Adam enjoyed painting faces on pumpkins -- especially the triangle eyes. He particularly enjoyed these mini pumpkins on sticks and we painted a face on one that he's been carrying around for three days now. He loved his alphabet costume (the alphabet part anyway) as he tried to pluck the letters off his shirt. He enjoyed a couple of little kids coming to our door, and he greeted them with a big smile. He certainly loved his lollipop and then a stroll down the street to watch the rotating ghosts in blown up plastic pumpkins and strobe lights at some of the houses.

It was our Halloween and if Adam didn't want to participate at all, that would be fine. I always think a little sharing is what's important here -- a non autistic mom and her autistic son sharing, compromising. It's what Morton Ann Gernsbacher calls "Reciprocity." He comes out for a walk to view the lights, and I enjoy what he takes in, watch his face and try to learn from him as well. It was an opportunity to do something together.

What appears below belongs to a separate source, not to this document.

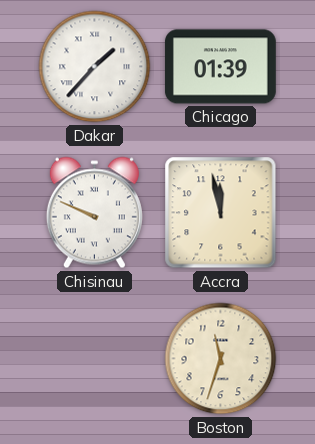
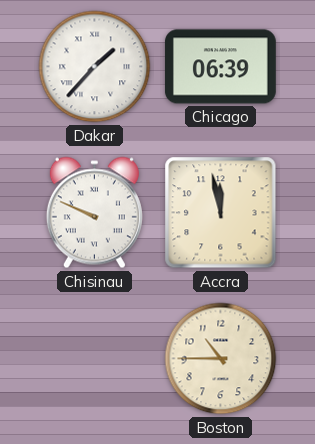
Chicago: 01:39 -> 06:39
Boston: 11:33 -> 10:45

I don't need him to go door to door for candy. It's just not the point. The point was how we shared the sewing of the letters on his shirt, how we called it a costume, and that he learned about this silly night called Halloween when kids get candy. I like to expose Adam to lots of things. He decides in the end what he likes and doesn't like. It is not normalization. It is just sharing, learning and compromising. The best part for us was not the actual eve, but the night before, when we made something together.